Leonhard pergunta como é que nós – enquanto seres lineares – vamos lidar com o enorme ganho no fluxo de informações em tempo real: “Que implicações terão estes desenvolvimentos de grande alcance? Como acompanharemos os milhares de dados recolhidos em tempo real, o volume sempre crescente, a variedade e a profundidade de entrada de dados, o tsunami de comunicações a receber e o rápido melhoramento de inteligência de software, dispositivos e máquinas? Terão os humanos que se “ampliar”, em breve, de forma a acompanhar o fenómeno e, se sim, onde nos irá isto levar?” Questões fascinantes!

Considere a lista de temas a discutir em 2014 da edição nº6 de Gerd Leonhard: “Obesidade digital, desintoxicação digital, e a chegada de “a alegria de perder”: irá o offline tornar-se o novo luxo?” O futurista alemão observa que “cada vez mais, as pessoas reclamam sobre a “tirania da conexão”, sobre ficar empanturrado com informação e ser sobrecarregado com dados, media, atualizações e notificações. O agora dessas pessoas está tão cheio de tudo, e “sabe” tudo tão bem, e o preço é apropriado (bem, quase…zero), por isso continuam a consumir mais do mesmo. O barulho dos conteúdos online e o burburinho das conversas são ensurdecedores, e parece que a relação sinal-ruído nunca foi baixo”.

Como outros especialistas que exploram águas desconhecidas de um exponencial mundo digital em expansão, Gerd Leonhard observa primeiro e desafia depois os seus leitores: “Assim como a obesidade física é um problema sério e grande (com alegadamente 42% da população dos EUA a ser atingida por este), ser digitalmente obeso pode levar a disfunções cerebrais, distúrbios de sono, confusão mental em geral e muitos outros efeitos colaterais que precisam ser considerados. Por isso, será que a tecnologia continua a significar mais poder para os consumidores, na sua maioria, ou começa a tornar-se numa verdadeira ferramenta de um novo tipo de escravidão – ou ambos? E se tivessemos que considerar esta questão, poderíamos realmente viver “fora da grelha” e continuar a funcionar numa sociedade em rede?
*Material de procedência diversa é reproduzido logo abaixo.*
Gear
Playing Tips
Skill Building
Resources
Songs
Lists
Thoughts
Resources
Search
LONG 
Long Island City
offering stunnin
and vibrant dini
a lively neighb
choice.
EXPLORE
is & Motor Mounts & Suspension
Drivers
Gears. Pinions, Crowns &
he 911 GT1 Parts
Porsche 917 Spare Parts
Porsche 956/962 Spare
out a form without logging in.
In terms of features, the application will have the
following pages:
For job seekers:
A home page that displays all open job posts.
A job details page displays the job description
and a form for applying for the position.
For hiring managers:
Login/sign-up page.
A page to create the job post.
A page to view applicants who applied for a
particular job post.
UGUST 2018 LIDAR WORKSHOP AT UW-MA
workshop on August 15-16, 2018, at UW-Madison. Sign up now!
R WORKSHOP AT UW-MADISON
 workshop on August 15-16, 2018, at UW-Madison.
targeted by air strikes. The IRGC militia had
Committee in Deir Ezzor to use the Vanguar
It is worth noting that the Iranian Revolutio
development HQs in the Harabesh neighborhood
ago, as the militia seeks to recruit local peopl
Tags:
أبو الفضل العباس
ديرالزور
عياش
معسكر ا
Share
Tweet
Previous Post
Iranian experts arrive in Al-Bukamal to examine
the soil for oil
Como encontramos o equilíbrio?” Novamente, questões fascinantes!

Muito antes dos avisos de Leonhard sobre a obesidade digital, Gary Smal e Gigi Vorgan alucidaram-nos, num artigo seminal em 2008, para o que chamaram de “Esgotamento tecno-cerebral” – a influência que os media digital têm na fisiologia humana.

“A exposição diária à alta tecnologia”, escreviam, “computadores, smartphones, videojogos, motores de pesquisa como o Google e o Yahoo – estimulam a alteração celular cerebral e a libertação neurotransmissora, fortalecendo gradualmente novos percursos neurais nos nossos cérebros e enfraquecendo outros. Dada a revolução tecnológica atual, os nossos cérebros estão a desenvolver-se agora mesmo – a uma velocidade nunca antes vista”.
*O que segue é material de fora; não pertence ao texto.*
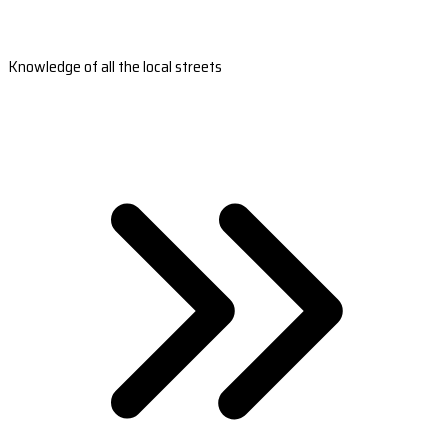
Knowledge of all the local streets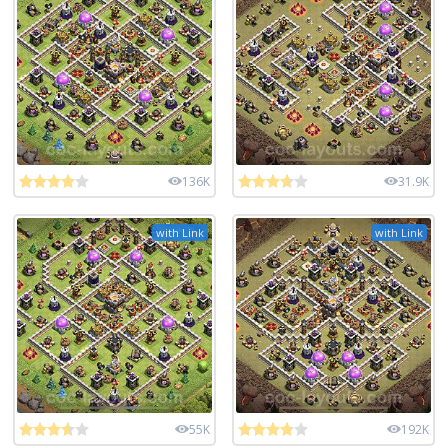
136K
31.9K
with Link
with Link
55K
192K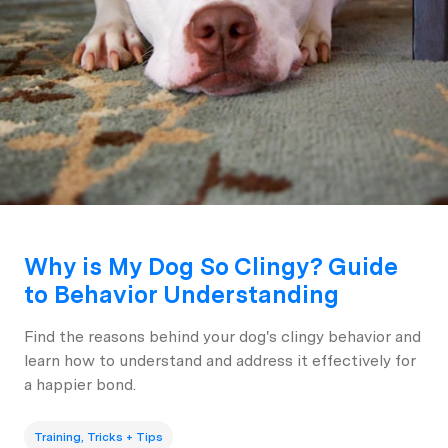
Why is My Dog So Clingy? Guide
to Behavior Understanding
Find the reasons behind your dog's clingy behavior and
learn how to understand and address it effectively for
a happier bond.
Training, Tricks + Tips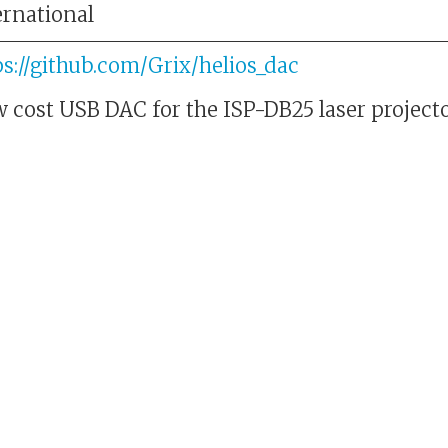
ernational
ps://github.com/Grix/helios_dac
 cost USB DAC for the ISP-DB25 laser projecto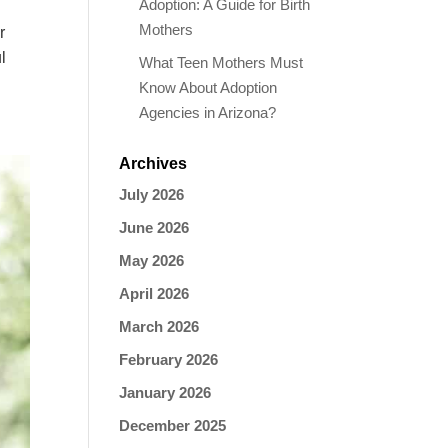
Adoption: A Guide for Birth
Mothers
r
l
What Teen Mothers Must
Know About Adoption
Agencies in Arizona?
Archives
July 2026
June 2026
May 2026
April 2026
March 2026
February 2026
January 2026
December 2025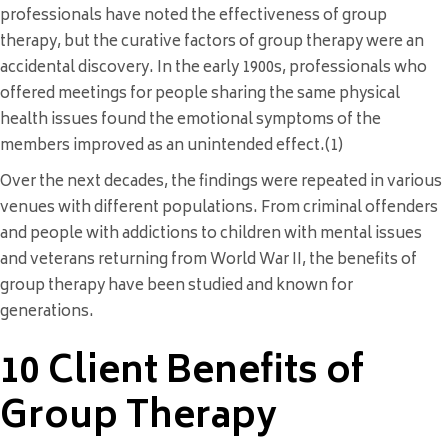
professionals have noted the effectiveness of group
therapy, but the curative factors of group therapy were an
accidental discovery. In the early 1900s, professionals who
offered meetings for people sharing the same physical
health issues found the emotional symptoms of the
members improved as an unintended effect.(1)
Over the next decades, the findings were repeated in various
venues with different populations. From criminal offenders
and people with addictions to children with mental issues
and veterans returning from World War II, the benefits of
group therapy have been studied and known for
generations.
10 Client Benefits of
Group Therapy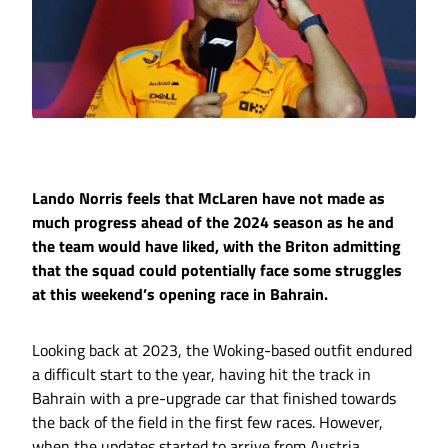
Lando Norris feels that McLaren have not made as
much progress ahead of the 2024 season as he and
the team would have liked, with the Briton admitting
that the squad could potentially face some struggles
at this weekend’s opening race in Bahrain.
Looking back at 2023, the Woking-based outfit endured
a difficult start to the year, having hit the track in
Bahrain with a pre-upgrade car that finished towards
the back of the field in the first few races. However,
when the updates started to arrive from Austria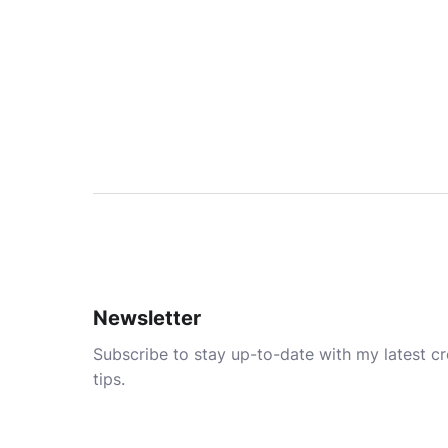
Newsletter
Subscribe to stay up-to-date with my latest cre
tips.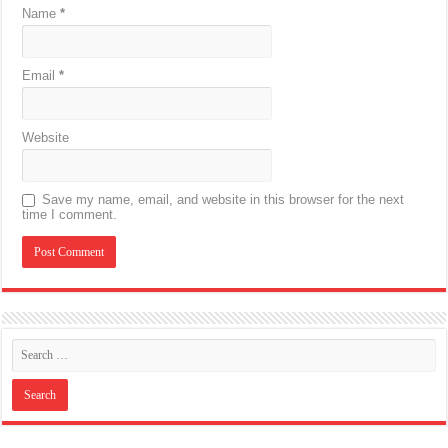
Name
*
Email
*
Website
Save my name, email, and website in this browser for the next
time I comment.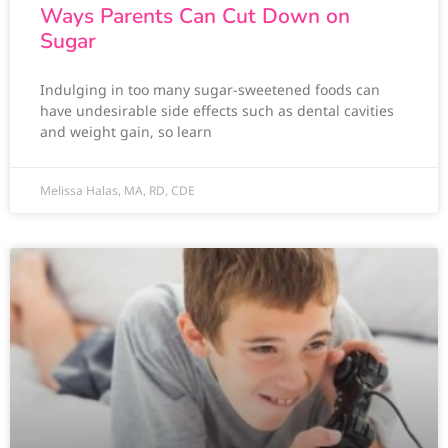
Ways Parents Can Cut Down on
Sugar
Indulging in too many sugar-sweetened foods can
have undesirable side effects such as dental cavities
and weight gain, so learn
Melissa Halas, MA, RD, CDE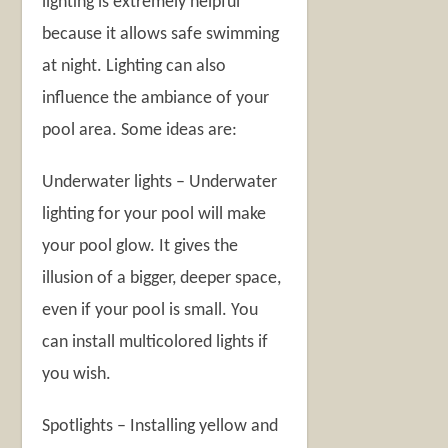
lighting is extremely helpful
because it allows safe swimming
at night. Lighting can also
influence the ambiance of your
pool area. Some ideas are:
Underwater lights – Underwater
lighting for your pool will make
your pool glow. It gives the
illusion of a bigger, deeper space,
even if your pool is small. You
can install multicolored lights if
you wish.
Spotlights – Installing yellow and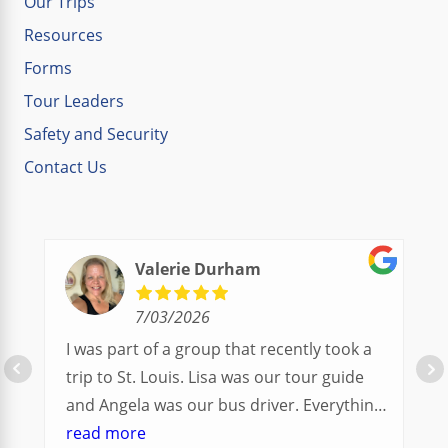
Our Trips
Resources
Forms
Tour Leaders
Safety and Security
Contact Us
Valerie Durham
7/03/2026
I was part of a group that recently took a
trip to St. Louis. Lisa was our tour guide
and Angela was our bus driver. Everything
went so smoothly.
read more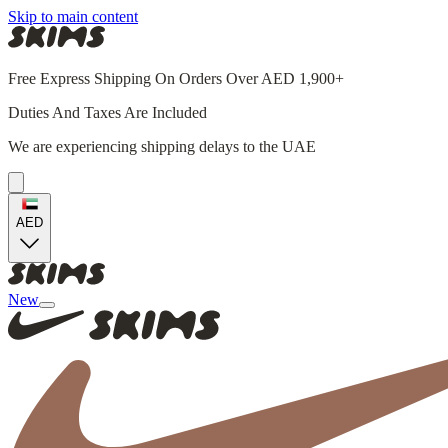
Skip to main content
Free Express Shipping On Orders Over AED 1,900+
Duties And Taxes Are Included
We are experiencing shipping delays to the UAE
AED
New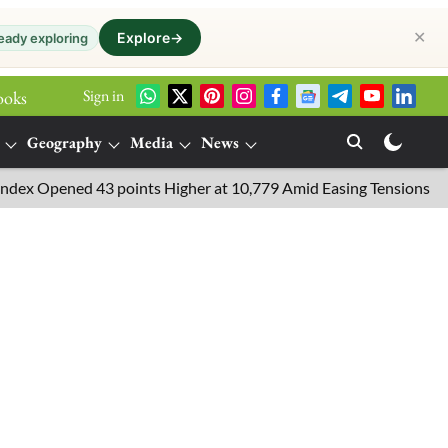
✕
Explore
→
eady exploring
Sign in
ooks
Geography
Media
News
Opened 43 points Higher at 10,779 Amid Easing Tensions in the Mi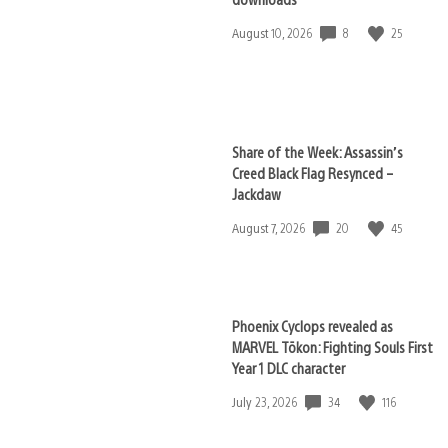
8
25
Date
August 10, 2026
published:
Share of the Week: Assassin’s
Creed Black Flag Resynced –
Jackdaw
20
45
Date
August 7, 2026
published:
Phoenix Cyclops revealed as
MARVEL Tōkon: Fighting Souls First
Year 1 DLC character
34
116
Date
July 23, 2026
published:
Usando técnicas de ressonância magnética (MRI), os dois neurocientistas americanos exploraram de que forma o cérebro é afetado pelo estado de “atenção parcial contínua” em que vivemos. Descobriram que um “córtex dorsolateral pré-frontal estimulado e uma memória de curto-prazo dominante, pode resultar num estado de stress que pode ter consequências fisiológicas sérias para o corpo”. “Como o cérebro é forçado a constantemente rever e analisar novas informações, através de pesquisas no Google ou no Facebook, pode entrar no que Small e Vorgan chamaram “Esgotamento tecno-cerebral”. Significa que alguns dos centros cerebrais que controlam o humor e o pensamento estão a ser mudados, mas não temos como saber quais os efeitos que esta mudança trará a longo-prazo.

Não sucumba ao pessimismo! E prepare-se para abraçar cada vez mais dilemas digitais em 2014. Dilemas que continuarão a moldar o “Espírito da época” dos humanos conectados.